2) Liquid Gold has developed Waterless Urinal Systems to help conserve huge amounts of precious water. It also saves money, reduces maintenance time and cost, and provides better hygiene and is far less odorous than conventional urinals. The ‘liquid gold’ is then transported to urine deposits where it is treated and crystalized to make a bio-friendly fertilizer
3) Plentify develops and installs solar geysers with electric backup for those claiming for a geyser replacement through insurance. The hot water can be tracked and controlled from the mobile app. Customers don’t pay anything upfront, but keep 20% of the electricity savings and pay Plentify the balance. Plentify was selected as a recipient of the Tamer Fund for Social Ventures in 2017.
4) I-Drop Water is a Johannesburg based company that designs, builds and installs drinking water purification and dispensing machines in general grocery stores at no capital cost and shares ongoing revenue from water sales with store owners.
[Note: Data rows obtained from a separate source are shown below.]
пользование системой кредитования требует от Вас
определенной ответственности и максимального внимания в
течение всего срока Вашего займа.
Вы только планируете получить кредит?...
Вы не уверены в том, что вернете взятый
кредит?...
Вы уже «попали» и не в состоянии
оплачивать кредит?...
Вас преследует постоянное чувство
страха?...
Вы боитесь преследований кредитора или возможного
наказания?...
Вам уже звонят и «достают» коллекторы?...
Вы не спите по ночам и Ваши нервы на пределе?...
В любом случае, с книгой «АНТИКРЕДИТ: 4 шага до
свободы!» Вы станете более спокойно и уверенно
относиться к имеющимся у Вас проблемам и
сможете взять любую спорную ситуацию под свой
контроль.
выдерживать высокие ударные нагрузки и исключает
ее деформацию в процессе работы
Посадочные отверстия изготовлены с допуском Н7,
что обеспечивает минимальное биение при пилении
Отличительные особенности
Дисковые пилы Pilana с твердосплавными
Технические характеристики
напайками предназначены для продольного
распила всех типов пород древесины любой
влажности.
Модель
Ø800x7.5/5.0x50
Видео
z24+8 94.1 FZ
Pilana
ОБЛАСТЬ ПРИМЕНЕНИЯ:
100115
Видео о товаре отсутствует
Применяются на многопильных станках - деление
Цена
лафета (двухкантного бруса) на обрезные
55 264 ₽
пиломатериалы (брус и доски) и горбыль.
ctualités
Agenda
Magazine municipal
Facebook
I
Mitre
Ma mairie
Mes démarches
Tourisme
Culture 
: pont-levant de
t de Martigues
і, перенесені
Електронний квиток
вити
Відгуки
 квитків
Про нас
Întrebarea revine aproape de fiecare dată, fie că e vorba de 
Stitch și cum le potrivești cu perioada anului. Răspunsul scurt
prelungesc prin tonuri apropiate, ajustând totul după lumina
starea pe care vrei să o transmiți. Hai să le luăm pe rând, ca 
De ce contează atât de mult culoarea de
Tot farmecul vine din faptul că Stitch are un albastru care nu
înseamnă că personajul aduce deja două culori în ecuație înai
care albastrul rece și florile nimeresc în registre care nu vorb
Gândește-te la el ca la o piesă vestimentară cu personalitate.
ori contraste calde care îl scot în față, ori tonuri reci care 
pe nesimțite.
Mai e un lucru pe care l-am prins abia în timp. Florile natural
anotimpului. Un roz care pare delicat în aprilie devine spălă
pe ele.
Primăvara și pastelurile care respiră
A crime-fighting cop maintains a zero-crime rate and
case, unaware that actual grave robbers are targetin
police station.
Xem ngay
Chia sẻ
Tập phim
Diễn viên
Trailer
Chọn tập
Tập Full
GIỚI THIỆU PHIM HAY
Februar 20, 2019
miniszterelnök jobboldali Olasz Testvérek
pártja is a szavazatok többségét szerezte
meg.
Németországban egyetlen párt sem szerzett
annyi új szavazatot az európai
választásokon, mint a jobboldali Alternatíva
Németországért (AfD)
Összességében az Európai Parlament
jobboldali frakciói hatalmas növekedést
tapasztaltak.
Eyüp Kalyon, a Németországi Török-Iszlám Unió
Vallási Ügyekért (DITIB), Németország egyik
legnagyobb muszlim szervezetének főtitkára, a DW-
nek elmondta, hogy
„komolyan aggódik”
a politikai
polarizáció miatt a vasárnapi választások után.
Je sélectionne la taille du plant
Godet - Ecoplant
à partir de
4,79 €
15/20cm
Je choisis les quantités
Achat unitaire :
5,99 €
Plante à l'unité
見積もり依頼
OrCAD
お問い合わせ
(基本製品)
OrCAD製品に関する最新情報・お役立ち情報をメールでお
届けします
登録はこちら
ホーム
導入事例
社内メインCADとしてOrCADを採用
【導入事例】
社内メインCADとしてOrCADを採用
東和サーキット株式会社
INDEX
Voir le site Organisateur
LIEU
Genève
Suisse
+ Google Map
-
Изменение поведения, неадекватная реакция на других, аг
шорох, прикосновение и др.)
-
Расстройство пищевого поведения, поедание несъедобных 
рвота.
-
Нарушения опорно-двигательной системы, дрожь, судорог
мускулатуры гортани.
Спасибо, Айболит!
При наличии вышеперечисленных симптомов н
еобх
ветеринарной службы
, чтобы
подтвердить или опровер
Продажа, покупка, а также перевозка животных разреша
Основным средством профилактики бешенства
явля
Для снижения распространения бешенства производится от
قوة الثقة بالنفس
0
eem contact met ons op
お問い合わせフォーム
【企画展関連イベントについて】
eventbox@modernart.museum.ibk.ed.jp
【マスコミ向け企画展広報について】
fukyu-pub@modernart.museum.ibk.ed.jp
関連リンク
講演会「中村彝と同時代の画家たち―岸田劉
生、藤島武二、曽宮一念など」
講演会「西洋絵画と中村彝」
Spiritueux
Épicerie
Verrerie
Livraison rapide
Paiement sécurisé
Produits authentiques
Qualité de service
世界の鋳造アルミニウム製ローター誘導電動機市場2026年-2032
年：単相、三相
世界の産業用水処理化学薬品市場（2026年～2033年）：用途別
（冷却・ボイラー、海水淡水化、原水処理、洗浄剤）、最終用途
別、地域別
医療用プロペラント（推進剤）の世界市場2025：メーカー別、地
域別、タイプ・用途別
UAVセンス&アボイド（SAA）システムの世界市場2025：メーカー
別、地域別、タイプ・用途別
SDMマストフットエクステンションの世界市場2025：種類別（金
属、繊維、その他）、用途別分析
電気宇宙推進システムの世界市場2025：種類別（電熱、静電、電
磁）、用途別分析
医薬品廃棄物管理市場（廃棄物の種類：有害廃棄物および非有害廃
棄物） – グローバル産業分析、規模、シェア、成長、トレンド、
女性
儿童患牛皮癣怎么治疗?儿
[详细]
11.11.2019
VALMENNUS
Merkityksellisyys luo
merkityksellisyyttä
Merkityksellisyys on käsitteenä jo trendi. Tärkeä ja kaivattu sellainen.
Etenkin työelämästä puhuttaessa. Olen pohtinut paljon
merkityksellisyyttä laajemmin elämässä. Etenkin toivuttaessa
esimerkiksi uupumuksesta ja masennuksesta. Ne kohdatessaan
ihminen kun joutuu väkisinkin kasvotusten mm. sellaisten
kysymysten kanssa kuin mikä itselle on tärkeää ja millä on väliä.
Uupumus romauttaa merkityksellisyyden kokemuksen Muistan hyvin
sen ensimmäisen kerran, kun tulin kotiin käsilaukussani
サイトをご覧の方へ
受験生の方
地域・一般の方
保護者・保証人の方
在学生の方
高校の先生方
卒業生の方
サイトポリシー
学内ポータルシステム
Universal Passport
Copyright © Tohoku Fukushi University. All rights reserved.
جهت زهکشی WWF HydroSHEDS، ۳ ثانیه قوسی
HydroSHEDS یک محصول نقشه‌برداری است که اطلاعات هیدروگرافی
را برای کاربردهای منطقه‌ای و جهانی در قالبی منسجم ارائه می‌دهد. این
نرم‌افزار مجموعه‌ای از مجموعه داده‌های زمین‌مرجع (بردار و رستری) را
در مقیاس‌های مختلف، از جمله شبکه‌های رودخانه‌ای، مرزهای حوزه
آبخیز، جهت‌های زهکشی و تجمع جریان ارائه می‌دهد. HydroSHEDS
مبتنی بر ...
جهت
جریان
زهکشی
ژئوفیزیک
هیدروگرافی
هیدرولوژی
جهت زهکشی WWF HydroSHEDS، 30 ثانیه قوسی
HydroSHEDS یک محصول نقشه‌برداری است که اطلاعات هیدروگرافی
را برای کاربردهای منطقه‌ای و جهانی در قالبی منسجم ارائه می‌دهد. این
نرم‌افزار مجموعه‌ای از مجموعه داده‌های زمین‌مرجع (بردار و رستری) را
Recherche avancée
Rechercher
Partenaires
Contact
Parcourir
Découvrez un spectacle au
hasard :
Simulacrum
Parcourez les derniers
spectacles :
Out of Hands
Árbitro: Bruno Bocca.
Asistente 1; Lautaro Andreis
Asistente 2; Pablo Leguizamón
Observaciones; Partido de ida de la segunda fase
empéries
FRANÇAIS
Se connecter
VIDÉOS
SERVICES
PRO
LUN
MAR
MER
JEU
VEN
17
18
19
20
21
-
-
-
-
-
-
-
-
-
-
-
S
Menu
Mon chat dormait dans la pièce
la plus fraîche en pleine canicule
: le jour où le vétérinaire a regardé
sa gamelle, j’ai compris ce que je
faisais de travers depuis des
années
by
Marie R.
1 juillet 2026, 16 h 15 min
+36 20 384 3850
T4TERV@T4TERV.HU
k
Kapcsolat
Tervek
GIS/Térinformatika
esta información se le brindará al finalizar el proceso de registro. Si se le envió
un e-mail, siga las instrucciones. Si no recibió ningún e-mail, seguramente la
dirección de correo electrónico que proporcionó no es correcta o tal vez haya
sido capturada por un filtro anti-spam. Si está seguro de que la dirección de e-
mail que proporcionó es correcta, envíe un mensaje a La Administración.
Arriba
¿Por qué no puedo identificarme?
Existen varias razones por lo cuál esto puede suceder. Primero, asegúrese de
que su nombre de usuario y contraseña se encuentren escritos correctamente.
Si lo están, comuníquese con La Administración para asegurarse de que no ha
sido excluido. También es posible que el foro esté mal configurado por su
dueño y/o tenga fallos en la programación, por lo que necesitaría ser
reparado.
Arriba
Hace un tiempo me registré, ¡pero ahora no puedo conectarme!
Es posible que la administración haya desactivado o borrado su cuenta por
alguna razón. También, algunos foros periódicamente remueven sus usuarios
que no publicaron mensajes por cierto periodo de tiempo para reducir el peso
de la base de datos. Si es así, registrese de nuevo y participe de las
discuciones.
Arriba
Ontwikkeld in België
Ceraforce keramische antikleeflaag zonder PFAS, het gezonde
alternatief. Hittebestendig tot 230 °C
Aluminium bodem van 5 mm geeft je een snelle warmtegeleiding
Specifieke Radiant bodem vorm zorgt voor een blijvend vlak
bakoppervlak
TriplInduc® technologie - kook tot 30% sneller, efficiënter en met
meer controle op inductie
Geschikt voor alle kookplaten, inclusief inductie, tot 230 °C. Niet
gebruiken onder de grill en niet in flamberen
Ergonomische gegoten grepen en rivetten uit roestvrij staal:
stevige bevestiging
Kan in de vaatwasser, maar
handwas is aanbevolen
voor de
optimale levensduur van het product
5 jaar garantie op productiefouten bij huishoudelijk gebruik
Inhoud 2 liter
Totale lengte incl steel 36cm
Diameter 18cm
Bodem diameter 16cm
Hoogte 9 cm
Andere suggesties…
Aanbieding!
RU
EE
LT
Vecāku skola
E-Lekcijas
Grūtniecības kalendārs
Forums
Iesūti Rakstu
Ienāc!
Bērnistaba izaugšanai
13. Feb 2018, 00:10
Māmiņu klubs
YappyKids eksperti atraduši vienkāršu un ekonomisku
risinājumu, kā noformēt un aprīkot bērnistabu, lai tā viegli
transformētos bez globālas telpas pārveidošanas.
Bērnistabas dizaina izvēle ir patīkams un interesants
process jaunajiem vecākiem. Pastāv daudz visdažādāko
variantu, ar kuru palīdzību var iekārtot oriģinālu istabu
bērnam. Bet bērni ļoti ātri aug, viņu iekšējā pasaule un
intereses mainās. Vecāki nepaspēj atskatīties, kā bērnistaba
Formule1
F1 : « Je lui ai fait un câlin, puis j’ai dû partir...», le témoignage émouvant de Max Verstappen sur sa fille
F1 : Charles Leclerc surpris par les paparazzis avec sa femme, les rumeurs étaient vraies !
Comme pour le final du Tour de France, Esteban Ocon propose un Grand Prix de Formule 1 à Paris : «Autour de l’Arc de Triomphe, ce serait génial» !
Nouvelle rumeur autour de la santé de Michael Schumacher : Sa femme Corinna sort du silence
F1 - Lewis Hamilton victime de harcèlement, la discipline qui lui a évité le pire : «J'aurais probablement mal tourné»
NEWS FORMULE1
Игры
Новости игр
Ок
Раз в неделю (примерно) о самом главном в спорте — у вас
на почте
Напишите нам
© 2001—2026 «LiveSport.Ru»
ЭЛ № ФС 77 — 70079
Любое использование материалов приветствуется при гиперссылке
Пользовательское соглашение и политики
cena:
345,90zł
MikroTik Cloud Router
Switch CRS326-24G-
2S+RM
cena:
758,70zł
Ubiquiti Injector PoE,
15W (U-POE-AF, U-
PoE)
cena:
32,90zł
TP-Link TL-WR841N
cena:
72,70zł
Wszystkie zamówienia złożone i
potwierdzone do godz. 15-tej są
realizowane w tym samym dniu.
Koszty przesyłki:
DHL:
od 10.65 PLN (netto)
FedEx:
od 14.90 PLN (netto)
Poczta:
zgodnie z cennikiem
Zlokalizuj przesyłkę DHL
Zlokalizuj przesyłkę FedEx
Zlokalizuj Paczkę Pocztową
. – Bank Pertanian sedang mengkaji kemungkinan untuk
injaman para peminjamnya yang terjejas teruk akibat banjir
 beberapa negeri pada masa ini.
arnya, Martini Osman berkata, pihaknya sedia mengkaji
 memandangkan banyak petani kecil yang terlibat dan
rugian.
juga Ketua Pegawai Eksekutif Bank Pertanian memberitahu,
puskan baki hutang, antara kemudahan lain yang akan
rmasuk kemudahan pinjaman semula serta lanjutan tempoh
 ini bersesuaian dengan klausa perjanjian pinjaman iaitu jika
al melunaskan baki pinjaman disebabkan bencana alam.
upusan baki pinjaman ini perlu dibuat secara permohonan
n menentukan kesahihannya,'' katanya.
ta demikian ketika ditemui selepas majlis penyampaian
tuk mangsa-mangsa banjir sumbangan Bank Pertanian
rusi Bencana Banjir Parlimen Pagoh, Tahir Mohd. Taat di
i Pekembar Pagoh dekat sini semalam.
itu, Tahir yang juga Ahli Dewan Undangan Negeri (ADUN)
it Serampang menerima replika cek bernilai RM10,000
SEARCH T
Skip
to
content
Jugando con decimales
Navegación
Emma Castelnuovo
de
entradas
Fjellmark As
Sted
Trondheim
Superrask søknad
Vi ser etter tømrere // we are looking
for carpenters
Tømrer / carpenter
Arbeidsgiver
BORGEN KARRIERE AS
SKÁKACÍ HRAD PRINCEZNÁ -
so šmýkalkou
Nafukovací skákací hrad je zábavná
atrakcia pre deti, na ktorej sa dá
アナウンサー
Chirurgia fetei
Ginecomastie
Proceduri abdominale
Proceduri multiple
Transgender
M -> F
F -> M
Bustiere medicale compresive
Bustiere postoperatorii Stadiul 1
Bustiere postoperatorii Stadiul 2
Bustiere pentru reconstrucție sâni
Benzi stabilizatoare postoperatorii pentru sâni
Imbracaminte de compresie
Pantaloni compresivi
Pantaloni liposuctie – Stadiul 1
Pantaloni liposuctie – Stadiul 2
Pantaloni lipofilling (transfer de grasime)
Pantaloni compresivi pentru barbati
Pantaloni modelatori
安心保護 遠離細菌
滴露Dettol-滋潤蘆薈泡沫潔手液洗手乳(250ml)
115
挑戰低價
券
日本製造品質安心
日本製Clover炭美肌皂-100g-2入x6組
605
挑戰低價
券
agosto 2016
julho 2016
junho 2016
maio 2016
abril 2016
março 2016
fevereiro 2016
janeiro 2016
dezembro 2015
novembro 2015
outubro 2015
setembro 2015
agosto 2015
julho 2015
It makes use of nano-purification water filtration technology along with a GSM-enabled platform. Founded in 2015, the startup recently received funding from Swedish Water Purifier company Bluewate
5) Greenchain Engineering has developed a customizable rainwater harvesting system designed for residential, commercial and industrial use. Another product by the startups is a grey water systems that is claimed to be fully automated and self- cleansing. Founded in 2016, the startup is currently based at Stellenbosch incubator Launchlab.
6) Bridgiot‘s Count Dropula is a smart water meter that enables users to track water consumption and can detect and notify users of leaks. It is currently offering the product to only schools, and plans to launch a consumer faced product by the end of this year. The smart water device is claimed to be showing high resolution data of current consumption at 10-minute intervals, and is available for use under R1000 a month.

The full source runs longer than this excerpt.